Decision X/25: Compliance with the Montreal Protocol by Lithuania
The Tenth Meeting of the Parties decided in Dec. X/25:
- To note that Lithuania acceded to the Montreal Protocol on 18 January 1995, and acceded to the London and Copenhagen Amendments on 3 February 1998. The country is classified as a non-Article 5 Party under the Protocol and, for 1996, reported positive consumption of 295 ODP tonnes ODP of Annex A and B substances, none of which was for essential uses exempted by the Parties. As a consequence, in 1996, Lithuania was in non-compliance with its control obligations under Articles 2A through 2E of the Montreal Protocol.
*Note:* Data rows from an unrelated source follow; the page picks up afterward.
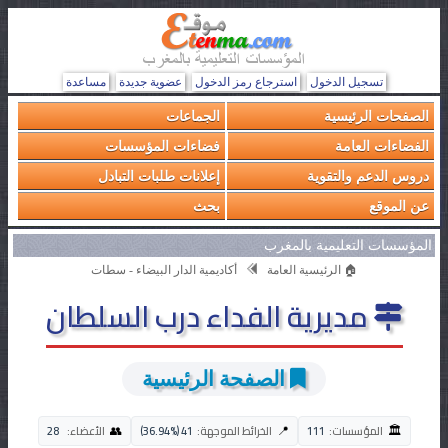
تسجيل الدخول
استرجاع رمز الدخول
عضوية جديدة
مساعدة
الصفحات الرئيسية
الجماعات
الفضاءات العامة
فضاءات المؤسسات
دروس الدعم والتقوية
إعلانات طلبات التبادل
عن الموقع
بحث
المؤسسات التعليمية بالمغرب
🏠 الرئيسية العامة
أكاديمية الدار البيضاء - سطات
مديرية الفداء درب السلطان
الصفحة الرئيسية
🏛️
👥
📍
المؤسسات:
111
الخرائط الموجهة:
41 (36.94%)
الأعضاء:
28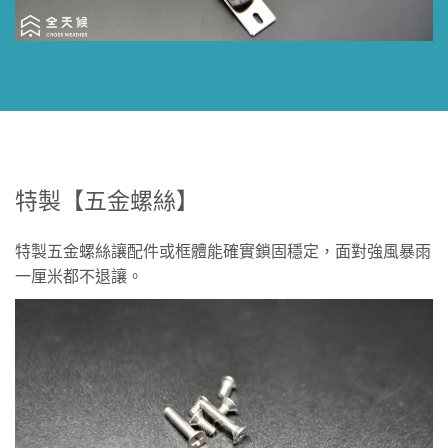
特製【五金螺絲】
特製五金螺絲讓配件或框體能確實鎖固穩定，面對強風暴雨
一厘米都不退讓。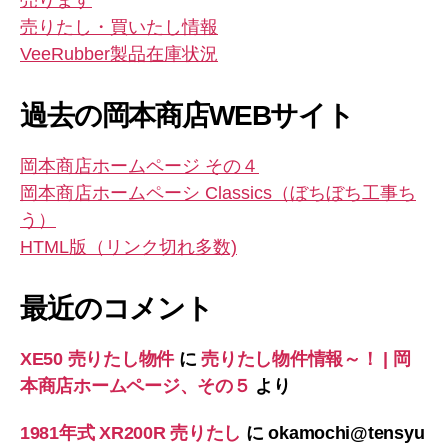
売ります
売りたし・買いたし情報
VeeRubber製品在庫状況
過去の岡本商店WEBサイト
岡本商店ホームページ その４
岡本商店ホームペーシ Classics（ぼちぼち工事ち
う）
HTML版（リンク切れ多数)
最近のコメント
XE50 売りたし物件
に
売りたし物件情報～！ | 岡
本商店ホームページ、その５
より
1981年式 XR200R 売りたし
に
okamochi@tensyu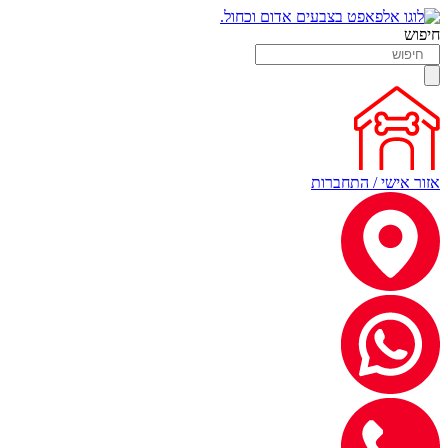
חיפוש
אזור אישי / התחברות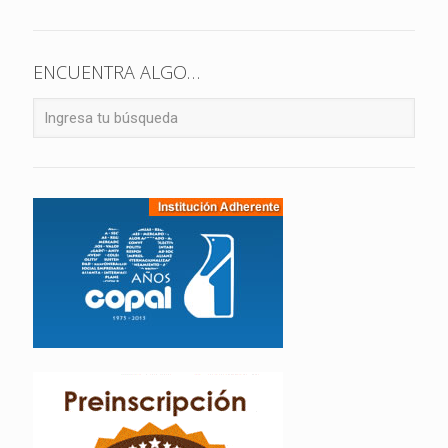
ENCUENTRA ALGO…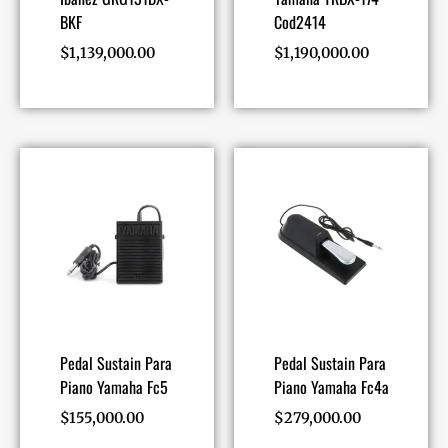
BKF
Cod2414
$
1,139,000.00
$
1,190,000.00
Pedal Sustain Para
Pedal Sustain Para
Piano Yamaha Fc5
Piano Yamaha Fc4a
$
155,000.00
$
279,000.00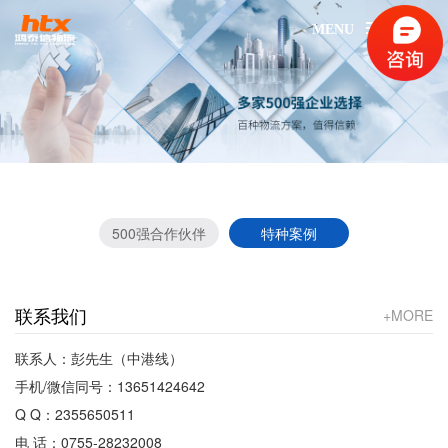
MENU
500强合作伙伴
特种案例
联系我们
+MORE
联系人：彭先生（中港线）
手机/微信同号：13651424642
Q Q：2355650511
电 话：0755-28232008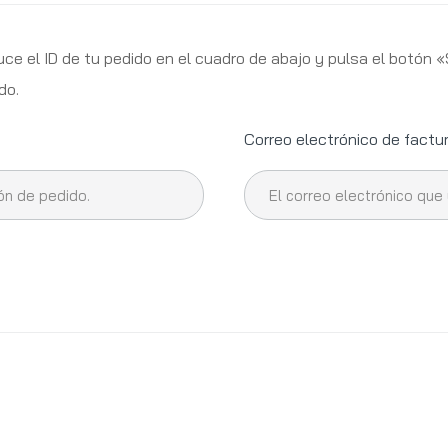
ce el ID de tu pedido en el cuadro de abajo y pulsa el botón «S
do.
Correo electrónico de factu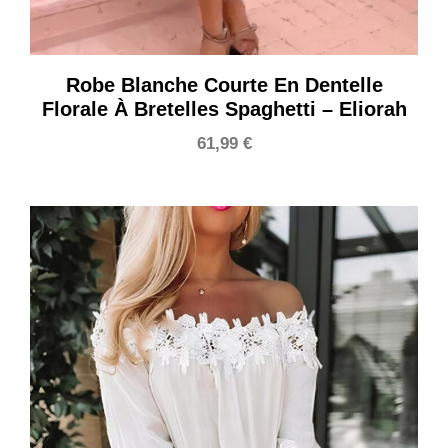
Robe Blanche Courte En Dentelle
Florale À Bretelles Spaghetti – Eliorah
61,99
€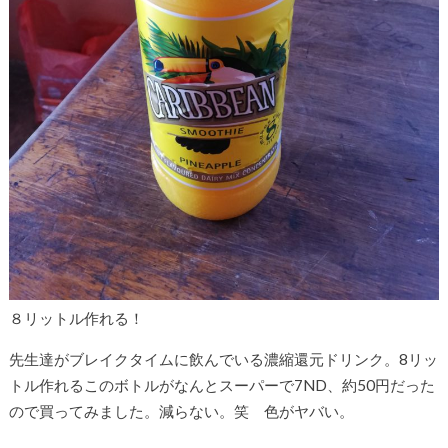
８リットル作れる！
先生達がブレイクタイムに飲んでいる濃縮還元ドリンク。8リッ
トル作れるこのボトルがなんとスーパーで7ND、約50円だった
ので買ってみました。減らない。笑 色がヤバい。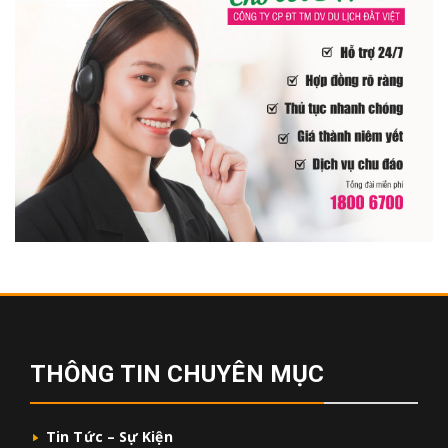
THÔNG TIN CHUYÊN MỤC
Tin Tức – Sự Kiện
Lithuania also expresses a belief that this situation may continue through at least the year 2000, necessitating annual review by the Implementation Committee and the Parties until such time as Lithuania comes into compliance;
- To note with appreciation the fact that Lithuania has made tremendous strides in coming into compliance with the Montreal Protocol. Although Lithuania ratified the Protocol just three years ago, it has decreased its consumption steadily from 1986, when it was estimated at 6,089 tonnes, to 1993, when its consumption was estimated at 935 ODP tonnes, to 1995, when its consumption was 428 tonnes, to 1996 when its consumption of Annex A and B substances is reported at 295 tonnes. Lithuania is very clear in admitting that a substantial reason for the significant reduction in consumption is due to the economic turmoil that has been taking place in its country. After review of the submissions and presentation to the Implementation Committee, it is noted that Lithuania commits:
- To ban the import of CFC-113, carbon tetrachloride and methyl chloroform by 1 January 2000; and
- To reduce the consumption of Annex A and B substances by 86 per cent from 1996 levels by 1 January 2000;
- To note that achievement of these goals will necessitate a strict application of Lithuania’s existing import licensing system to ensure that phased reductions and reduced reliance on ozone-depleting substances continue to take place, and indeed, the Lithuania country programme includes a commitment to make arrangements with its customs department to ensure that imports are ceased. Ensuring that requirement to cease imports is particularly important given the pending closure of CFC producers in Russian Federation, supply on which Lithuania has traditionally depended. Noting Lithuania’s obvious commitment to the Montreal Protocol, it is hopeful that the country will be able to achieve a total phase-out of Annex A and B substances by 1 January 2001. In so stating, the Parties noted but specifically rejected a request by Lithuania to allow for continuous imports until 2005 for servicing existing refrigeration equipment. The Parties, in so doing, note that achieving a phase-out by 1 January 2001 may necessitate that Lithuania increase the recovery of existing ODS or the import of recycled material, and urge Lithuania to plan carefully for its future refrigerant-servicing needs and invite the Technology and Economic Assessment Panel to help in this endeavour. The Parties will closely monitor the progress of Lithuania towards meeting the above-noted commitments to reduce CFC-113, carbon-tetrachloride and methyl-chloroform use prior to the next Meeting of the Parties, and to put in place by June 1999 a requirement to cease imports of these substances by 1 January 2000 (save for essential uses authorized by the Parties);
- To closely monitor the progress of Lithuania with regard to the phase-out of ozone-depleting substances, particularly towards meeting the specific commitments noted above. In this regard, the Parties request that Lithuania submit a complete copy of its country programme, and subsequent updates, if any, to the Ozone Secretariat. To the degree that Lithuania is working towards and meeting the specific time-based commitments noted above and continues to report data annually demonstrating a decrease in imports and consumption, Lithuania should continue to be treated in the same manner as a Party in good standing. In this regard, Lithuania should receive international assistance to enable it to meet these commitments in accordance with item A of the indicative list of measures that might be taken by a meeting of the Parties in respect of non-compliance. However, through this decision, the Parties caution Lithuania, in accordance with item B of the indicative list of measures, that in the event that the country fails to meet the commitments noted above in the times specified, the Parties shall consider measures, consistent with item C of the indicative list of measures. These measures could include the possibility of actions that may be available under Article 4, designed to ensure that the supply of CFCs and halons that is the subject of non-compliance is ceased, and that exporting Parties are not contributing to a continuing situation of non-compliance.